__Information provided__:
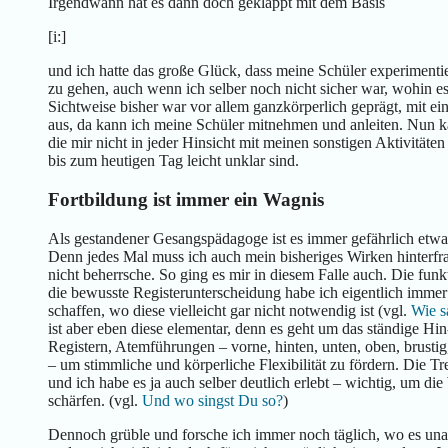
Irgendwann hat es dann doch geklappt mit dem Basis
[i:]
und ich hatte das große Glück, dass meine Schüler experimenti
zu gehen, auch wenn ich selber noch nicht sicher war, wohin es
Sichtweise bisher war vor allem ganzkörperlich geprägt, mit ei
aus, da kann ich meine Schüler mitnehmen und anleiten. Nun k
die mir nicht in jeder Hinsicht mit meinen sonstigen Aktivitäte
bis zum heutigen Tag leicht unklar sind.
Fortbildung ist immer ein Wagnis
Als gestandener Gesangspädagoge ist es immer gefährlich etwa
Denn jedes Mal muss ich auch mein bisheriges Wirken hinterfr
nicht beherrsche. So ging es mir in diesem Falle auch. Die funk
die bewusste Registerunterscheidung habe ich eigentlich immer
schaffen, wo diese vielleicht gar nicht notwendig ist (vgl.
Wie s
ist aber eben diese elementar, denn es geht um das ständige 
Registern, Atemführungen – vorne, hinten, unten, oben, brusti
– um stimmliche und körperliche Flexibilität zu fördern. Die Tr
und ich habe es ja auch selber deutlich erlebt – wichtig, um
schärfen. (vgl.
Und wo singst Du so?
)
Dennoch grüble und forsche ich immer noch täglich, wo es unab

__Task goal__:
Could you output all the entries above exactly as written, leaving out the pictures?

__Completed exercise__:
Irgendwann hat es dann doch geklappt mit dem Basis
[i:]
und ich hatte das große Glück, dass meine Schüler experimenti
zu gehen, auch wenn ich selber noch nicht sicher war, wohin es
Sichtweise bisher war vor allem ganzkörperlich geprägt, mit ei
aus, da kann ich meine Schüler mitnehmen und anleiten. Nun k
die mir nicht in jeder Hinsicht mit meinen sonstigen Aktivitäte
bis zum heutigen Tag leicht unklar sind.
Fortbildung ist immer ein Wagnis
Als gestandener Gesangspädagoge ist es immer gefährlich etwa
Denn jedes Mal muss ich auch mein bisheriges Wirken hinterfr
nicht beherrsche. So ging es mir in diesem Falle auch. Die funk
die bewusste Registerunterscheidung habe ich eigentlich immer
schaffen, wo diese vielleicht gar nicht notwendig ist (vgl.
Wie s
ist aber eben diese elementar, denn es geht um das ständige 
Registern, Atemführungen – vorne, hinten, unten, oben, brusti
– um stimmliche und körperliche Flexibilität zu fördern. Die Tr
und ich habe es ja auch selber deutlich erlebt – wichtig, um
schärfen. (vgl.
Und wo singst Du so?
)
Dennoch grüble und forsche ich immer noch täglich, wo es unab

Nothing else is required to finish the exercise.